DOI:10.1097/NCM.0000000000000766
PMID:39190342
Abstract

PURPOSE

Hospital readmissions have been a long-standing problem in the American health care system. Despite many efforts, programs, papers, and interventions identified and studied, 14% of all adult admissions result in a readmission. Readmissions are mostly considered preventable and are considered an indicator of care quality for a hospital. Due to unexpected readmissions, patients are at an increased risk for illness or injury, increased stress, financial strain, and diminished quality of life. Readmissions also negatively impact hospital systems related to decreased bed availability, stretched resources, and potential financial penalties and payment reductions. Patients with an admission related to heart failure are at an increased risk of readmission, with a national readmission rate of 23%.

PRIMARY PRACTICE SETTING

The quality improvement project was implemented on two telemetry units at an acute care hospital.

METHODOLOGY AND SAMPLE

A gap analysis identified procedural and organizational reasons for readmission in the heart failure population at an acute care hospital. Using evidence-based best practice guidelines established by the American Heart Association, American College of Cardiology, and the Heart Failure Society of America, a four-pronged proactive discharge bundle was implemented using the plan-do-study-act framework for continuous improvement. All patients admitted to the telemetry units with a primary or secondary diagnosis of heart failure received the discharge planning bundle: (1) an early assessment by the case management department, (2) patient-centered specialty heart failure education, (3) predischarge medication delivery, and (4) predischarge physician follow-up appointment scheduling within 7 days of discharge. A total of 133 patients were evaluated for inclusion in the heart failure cohort. Of those, 52 patients received the evidence-based intervention.

RESULTS

The evidence-based project was implemented over 7 weeks, September through October of 2023 on the medical telemetry units. Of the 52 patients receiving the evidence-based sample, two of the patients experienced a readmission due to heart failure (3.85%).
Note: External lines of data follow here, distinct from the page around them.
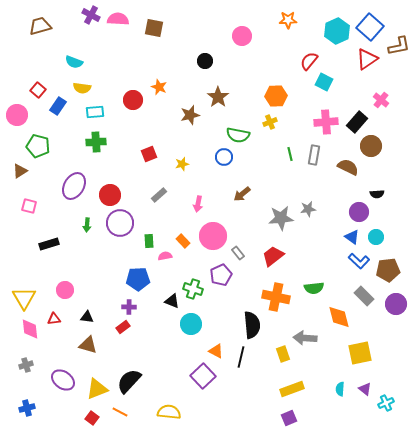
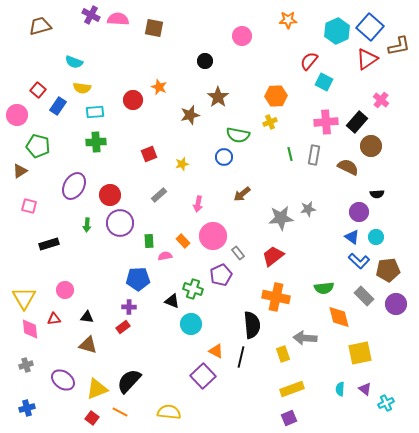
green semicircle at (314, 288): moved 10 px right
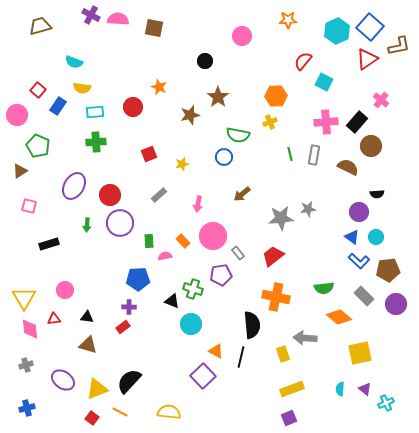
red semicircle at (309, 61): moved 6 px left
red circle at (133, 100): moved 7 px down
green pentagon at (38, 146): rotated 10 degrees clockwise
purple pentagon at (221, 275): rotated 15 degrees clockwise
orange diamond at (339, 317): rotated 35 degrees counterclockwise
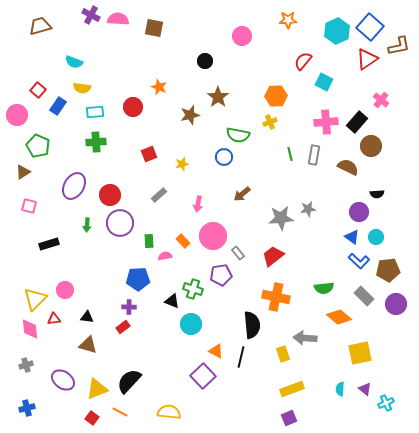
brown triangle at (20, 171): moved 3 px right, 1 px down
yellow triangle at (24, 298): moved 11 px right, 1 px down; rotated 15 degrees clockwise
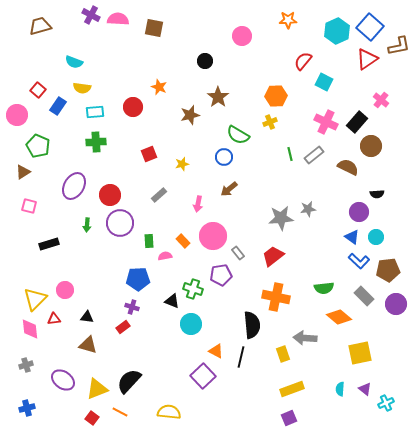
pink cross at (326, 122): rotated 30 degrees clockwise
green semicircle at (238, 135): rotated 20 degrees clockwise
gray rectangle at (314, 155): rotated 42 degrees clockwise
brown arrow at (242, 194): moved 13 px left, 5 px up
purple cross at (129, 307): moved 3 px right; rotated 16 degrees clockwise
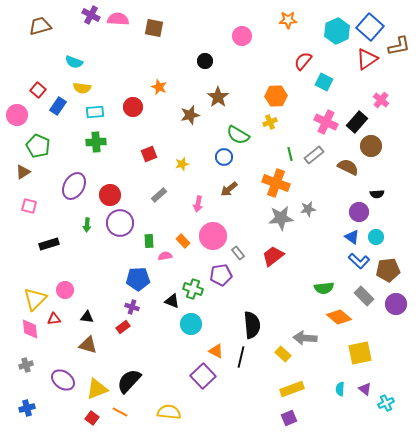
orange cross at (276, 297): moved 114 px up; rotated 8 degrees clockwise
yellow rectangle at (283, 354): rotated 28 degrees counterclockwise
Incidentally, it was found that patients without a readmission had an average of 2.3 completed interventions, while those with readmissions had an average of 1.5 interventions.
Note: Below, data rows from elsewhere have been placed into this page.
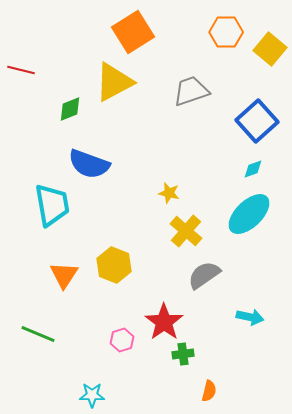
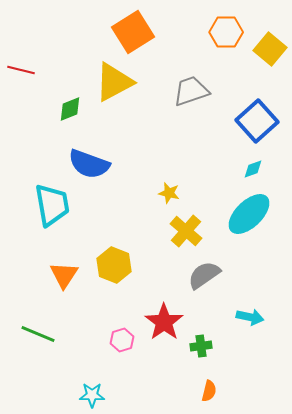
green cross: moved 18 px right, 8 px up
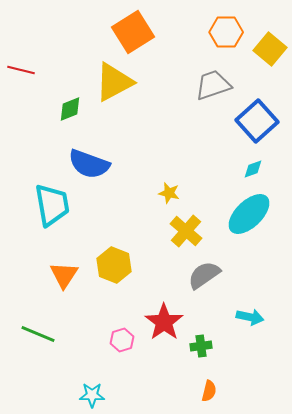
gray trapezoid: moved 22 px right, 6 px up
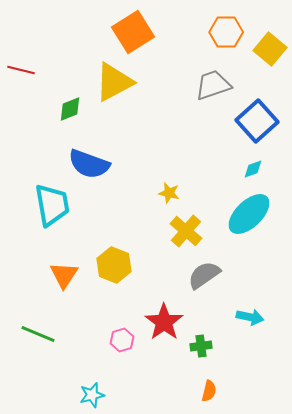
cyan star: rotated 15 degrees counterclockwise
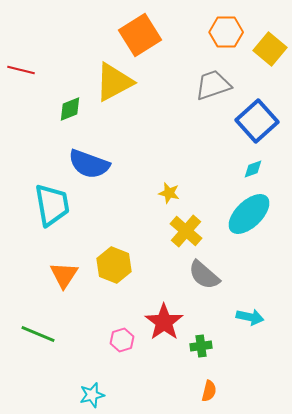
orange square: moved 7 px right, 3 px down
gray semicircle: rotated 104 degrees counterclockwise
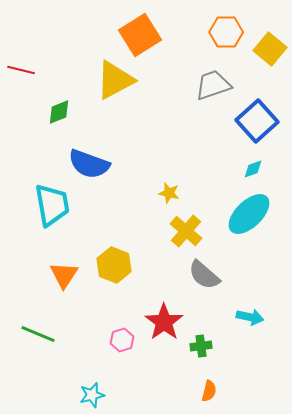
yellow triangle: moved 1 px right, 2 px up
green diamond: moved 11 px left, 3 px down
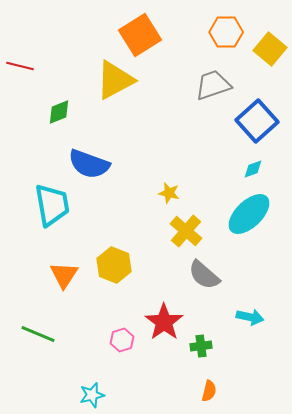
red line: moved 1 px left, 4 px up
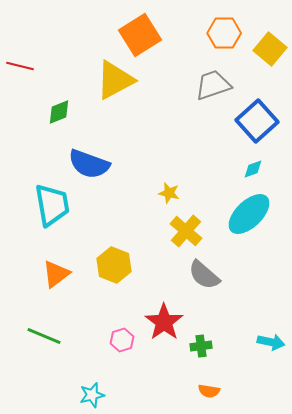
orange hexagon: moved 2 px left, 1 px down
orange triangle: moved 8 px left, 1 px up; rotated 20 degrees clockwise
cyan arrow: moved 21 px right, 25 px down
green line: moved 6 px right, 2 px down
orange semicircle: rotated 85 degrees clockwise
IMPLICATIONS FOR CASE MANAGEMENT PRACTICE

Case managers are an integral part of the care transition from the acute care setting back to the community. Often, it is the case manager leading this effort through various interventions. Findings from this quality improvement project suggest the use of the evidence-based, four-pronged approach to discharge planning for the heart failure patient population reduced the risk and rate of heart failure-related readmissions for the involved nursing units. These findings also surmise that there is a correlation between the number of interventions and the rate of readmission.

摘要

目的

医院再入院问题在美国医疗保健系统中一直存在。尽管已经做出了许多努力,确定并研究了各种项目、论文和干预措施,但所有成人入院患者中有14%会再次入院。再入院大多被认为是可预防的,并且被视为医院护理质量的一个指标。由于意外再入院,患者患病或受伤的风险增加,压力增大,经济负担加重,生活质量下降。再入院还会对医院系统产生负面影响,包括床位可用性降低、资源紧张以及潜在的经济处罚和支付减少。因心力衰竭入院的患者再入院风险增加,全国再入院率为23%。

主要实践环境

该质量改进项目在一家急症医院的两个遥测病房实施。

方法和样本

通过差距分析确定了急症医院心力衰竭患者再入院的程序和组织原因。根据美国心脏协会、美国心脏病学会和美国心力衰竭学会制定的循证最佳实践指南,采用计划 - 执行 - 研究 - 行动框架实施了一项四管齐下的主动出院综合方案,以持续改进。所有入住遥测病房且主要或次要诊断为心力衰竭的患者都接受了出院计划综合方案:(1)由病例管理部门进行早期评估;(2)以患者为中心的专业心力衰竭教育;(3)出院前药物配送;(4)在出院7天内安排出院前医生随访预约。共有133名患者被评估是否纳入心力衰竭队列。其中,52名患者接受了循证干预。

结果

该循证项目于2023年9月至10月在医疗遥测病房实施了7周。在接受循证样本的52名患者中,有两名患者因心力衰竭再次入院(3.85%)。顺便发现,未再次入院的患者平均完成了2.3项干预措施,而再次入院的患者平均完成了1.5项干预措施。

对病例管理实践的启示

病例管理人员是从急症护理环境到社区护理过渡的重要组成部分。通常,是病例管理人员通过各种干预措施引领这项工作。这个质量改进项目的结果表明,对心力衰竭患者群体采用循证的四管齐下出院计划方法,降低了相关护理单元心力衰竭相关再入院的风险和发生率。这些结果还推测,干预措施的数量与再入院率之间存在相关性。